Even at a job fair, it's all location, location, location, and Dyn had a prime piece of real estate at the New Hampshire College & University Council's annual job fair Wednesday afternoon at the Center of New Hampshire.
The Manchester technology company's table at the entrance to the expo room attracted early-arriver Namrata Khaitan, who expects to graduate in May from Rivier University in Nashua with a master's degree in computer information systems. The 32-year-old graduate teaching assistant said she hoped to find a job that will also take advantage of her MBA in finance. She also has 4 1/2 years of work experience.
"I'm looking for roles where I could use my technical skills as well as my business background," said Khaitan, a native of India who is here on a student visa.
The team of Dyn recruiters included Ali Rafieymehr, the veteran tech entrepreneur and former dean of the University of New Hampshire-Manchester, who recently joined the Manchester Millyard company to lead its education outreach efforts with city schools and colleges.
"We are looking for talent.
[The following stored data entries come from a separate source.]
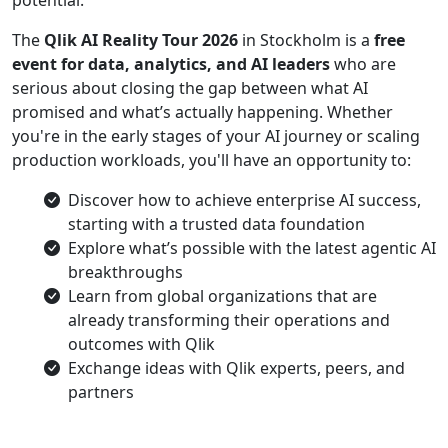
potential.
The
Qlik AI Reality Tour 2026
in Stockholm is a
free
event for data, analytics, and AI leaders
who are
serious about closing the gap between what AI
promised and what’s actually happening. Whether
you're in the early stages of your AI journey or scaling
production workloads, you'll have an opportunity to:
Discover how to achieve enterprise AI success,
starting with a trusted data foundation
Explore what’s possible with the latest agentic AI
breakthroughs
Learn from global organizations that are
already transforming their operations and
outcomes with Qlik
Exchange ideas with Qlik experts, peers, and
partners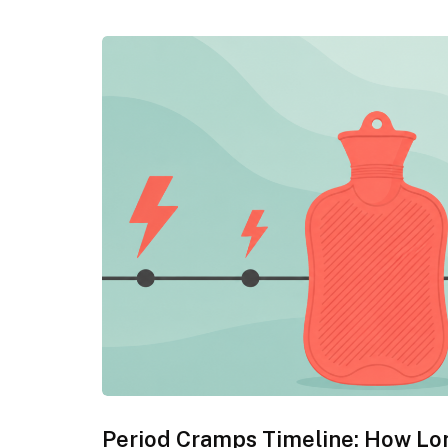
Period Cramps Timeline: How Lo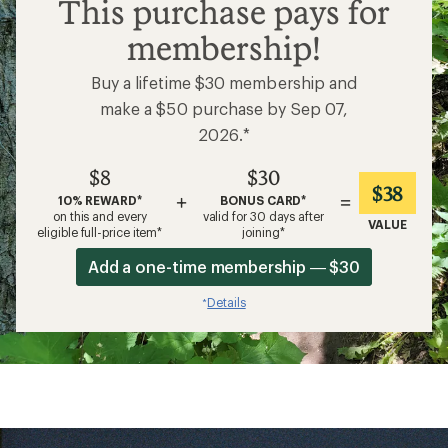
$8
This purchase pays for
membership!
Buy a lifetime $30 membership and
make a $50 purchase by Sep 07,
2026.*
$8
$30
$38
+
=
10% REWARD*
BONUS CARD*
on this and every
valid for 30 days after
VALUE
eligible full-price item*
joining*
Add a one-time membership — $30
Details
*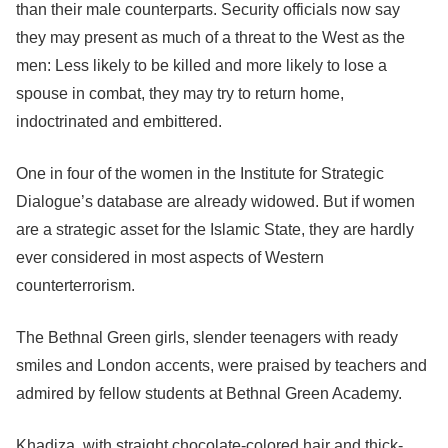
than their male counterparts. Security officials now say
they may present as much of a threat to the West as the
men: Less likely to be killed and more likely to lose a
spouse in combat, they may try to return home,
indoctrinated and embittered.
One in four of the women in the Institute for Strategic
Dialogue’s database are already widowed. But if women
are a strategic asset for the Islamic State, they are hardly
ever considered in most aspects of Western
counterterrorism.
The Bethnal Green girls, slender teenagers with ready
smiles and London accents, were praised by teachers and
admired by fellow students at Bethnal Green Academy.
Khadiza, with straight chocolate-colored hair and thick-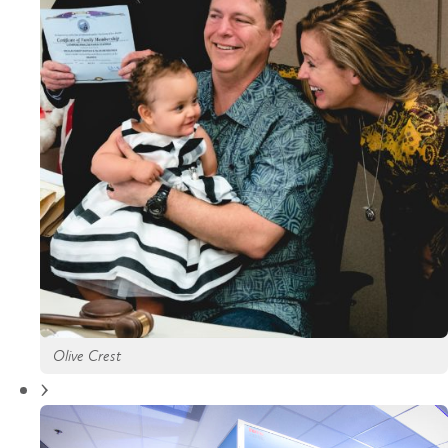
Olive Crest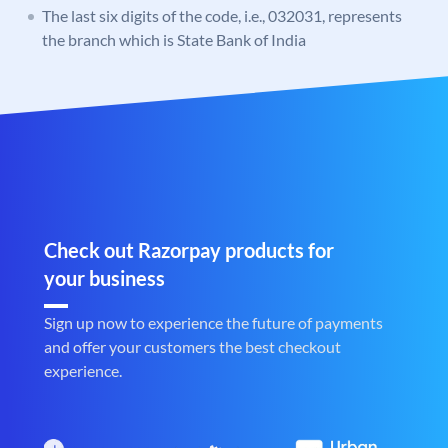
The last six digits of the code, i.e., 032031, represents
the branch which is State Bank of India
Check out Razorpay products for
your business
Sign up now to experience the future of payments
and offer your customers the best checkout
experience.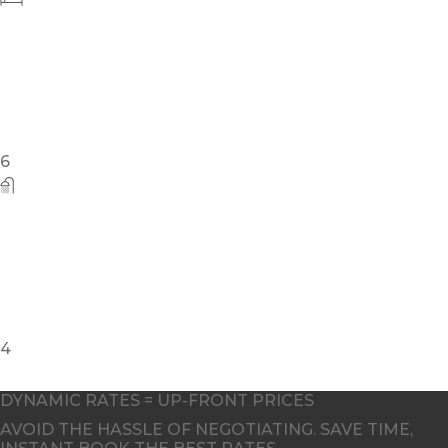
6
4
DYNAMIC RATES = UP-FRONT PRICES
AVOID THE HASSLE OF NEGOTIATING. SAVE TIME,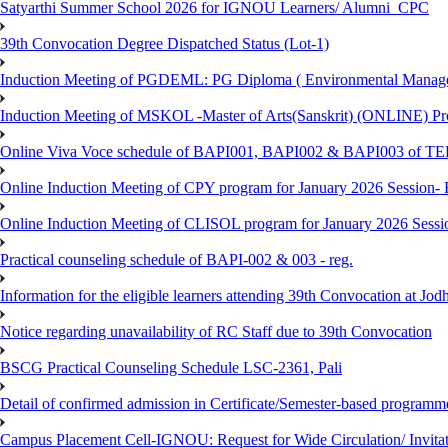
Satyarthi Summer School 2026 for IGNOU Learners/ Alumni_CPC
39th Convocation Degree Dispatched Status (Lot-1)
Induction Meeting of PGDEML: PG Diploma ( Environmental Managem
Induction Meeting of MSKOL -Master of Arts(Sanskrit) (ONLINE) Pro
Online Viva Voce schedule of BAPI001, BAPI002 & BAPI003 of T
Online Induction Meeting of CPY program for January 2026 Session- 
Online Induction Meeting of CLISOL program for January 2026 Sessi
Practical counseling schedule of BAPI-002 & 003 - reg.
Information for the eligible learners attending 39th Convocation at Jod
Notice regarding unavailability of RC Staff due to 39th Convocation
BSCG Practical Counseling Schedule LSC-2361, Pali
Detail of confirmed admission in Certificate/Semester-based programm
Campus Placement Cell-IGNOU: Request for Wide Circulation/ Invita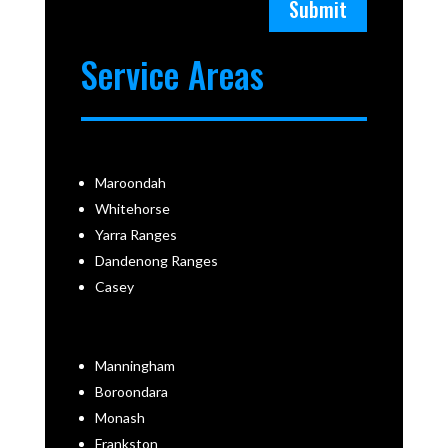
Submit
Service Areas
Maroondah
Whitehorse
Yarra Ranges
Dandenong Ranges
Casey
Manningham
Boroondara
Monash
Frankston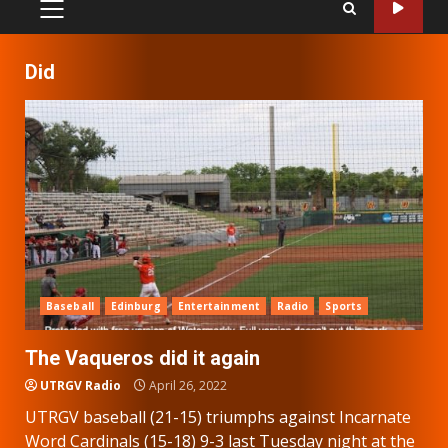
PRIMARY
MENU
Did
Baseball
Edinburg
Entertainment
Radio
Sports
The Vaqueros did it again
UTRGV Radio
April 26, 2022
UTRGV baseball (21-15) triumphs against Incarnate
Word Cardinals (15-18) 9-3 last Tuesday night at the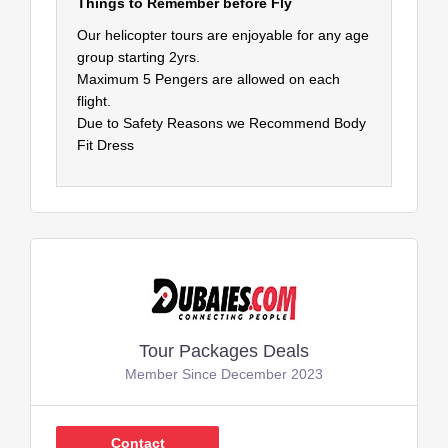
Things to Remember before Fly
Our helicopter tours are enjoyable for any age
group starting 2yrs.
Maximum 5 Pengers are allowed on each
flight.
Due to Safety Reasons we Recommend Body
Fit Dress
Tour Packages Deals
Member Since December 2023
Contact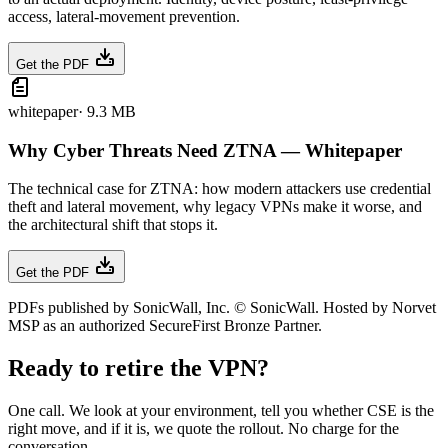
access, lateral-movement prevention.
Get the PDF
whitepaper
·
9.3 MB
Why Cyber Threats Need ZTNA — Whitepaper
The technical case for ZTNA: how modern attackers use credential
theft and lateral movement, why legacy VPNs make it worse, and
the architectural shift that stops it.
Get the PDF
PDFs published by SonicWall, Inc. © SonicWall. Hosted by Norvet
MSP as an authorized SecureFirst Bronze Partner.
Ready to retire the VPN?
One call. We look at your environment, tell you whether CSE is the
right move, and if it is, we quote the rollout. No charge for the
conversation.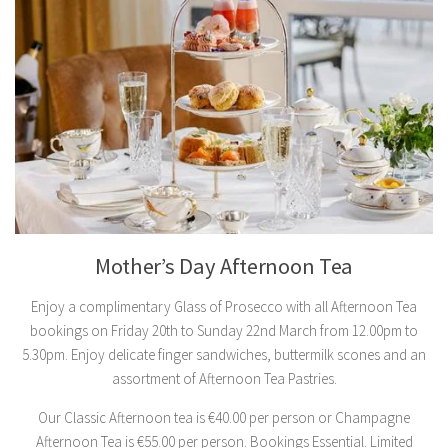
Mother’s Day Afternoon Tea
Enjoy a complimentary Glass of Prosecco with all Afternoon Tea
bookings on Friday 20th to Sunday 22nd March from 12.00pm to
5.30pm. Enjoy delicate finger sandwiches, buttermilk scones and an
assortment of Afternoon Tea Pastries.
Our Classic Afternoon tea is €40.00 per person or Champagne
Afternoon Tea is €55.00 per person. Bookings Essential. Limited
If we find the talent, we figure out about the jobs," Rafieymehr said. "Currently, we are looking for some engineers. We are also looking for some sales (people), but over the next few months or so."
I reminded Rafieymehr about the heady days of the tech boom of the late '90s and early 2000s, when dot.com companies had so many jobs to fill, even liberal arts majors had a fair shot gaining a foothold. Rafieymehr said that hasn't gone away entirely, though like most tech companies, Dyn's biggest challenge is finding software engineers and others with computer science acumen.
"It still depends on the job," he said. "But definitely in the STEM area - science, technology, engineering, math - those areas are where there is a huge need," he said.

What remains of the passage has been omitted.